ひとりで旅をすることは、決して寂しいことではありません。

むしろ、自分とちゃんと向き合う勇気を持ち、自分の人生に責任を持つ第一歩。「自分のための時間を持つことって、こんなにも豊かで愛しいものだったとは」と気づかせてくれる体験です。

5.「違い」は壁ではなく、世界を広げる扉になる

異文化に触れると、自分の「常識」が揺らぐ瞬間があります。食べ方、あいさつの仕方、時間の感覚など。どれも違っていて、初めは戸惑いを感じます。けれどやがて、「違うって面白い」と思えるようになるのです。

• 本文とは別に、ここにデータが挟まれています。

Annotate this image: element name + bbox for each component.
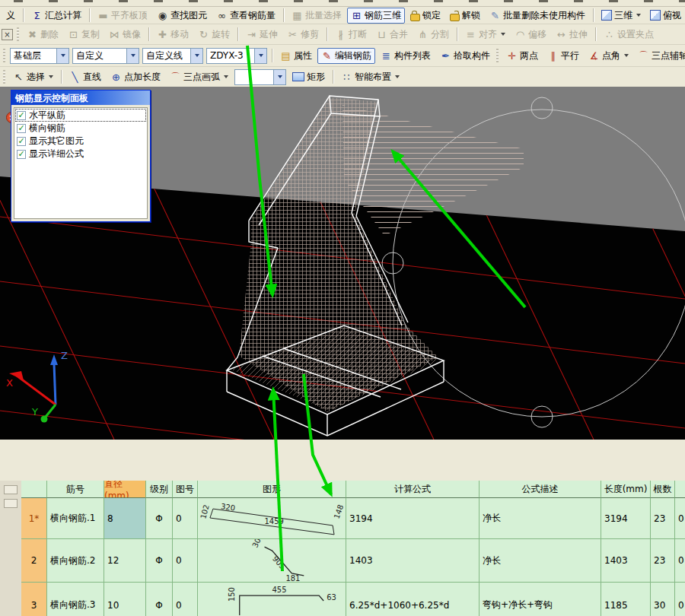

たとえば、私が数週間滞在したスリランカでは、食事の際に右手の親指・人差し指・中指の3本を使ってごはんとおかずをよく混ぜて口に運ぶのが一般的でした。その作法を初めて知ったときは、「自分にできるだろうか?」「手で食べて本当においしいの?」と戸惑い、心の中で葛藤したのを今でも覚えています。

でも、「郷に入っては郷に従え」という言葉のとおり、せっかくの機会だからとみようみまねで数日間挑戦してみることにしました。

すると不思議なことに、次第に手で食べることに慣れてきて、むしろナイフやフォークを使うよりも料理をおいしく感じるようになったのです。まさに、「違う」ことの中に、驚きと楽しさがあった瞬間でした。

異文化との違いを「壁」として拒むのではなく、新しい「窓」として受け入れることで、自分の世界は大きく広がっていきます。

そのとき、自分の中の「これが正しい」という思い込みが少しずつゆるみ、「正しさのかたちは一つではないのだ」と実感できるのです。

こうした経験は、ただの価値観の転換ではなく、「違いを楽しめる心の余裕」や「他者への寛容さ」を育ててくれる、大切な学びだと感じています。

6.一人でいることと、孤独は違う

旅をしていると、ふと「自分は今、ひとりだな」と強く実感する瞬間があります。

それは、にぎやかな観光地やレストラン、家族連れやグループが楽しそうに写真を撮っている場面で、ひとりでいる自分がふと浮いているように感じるときかもしれません。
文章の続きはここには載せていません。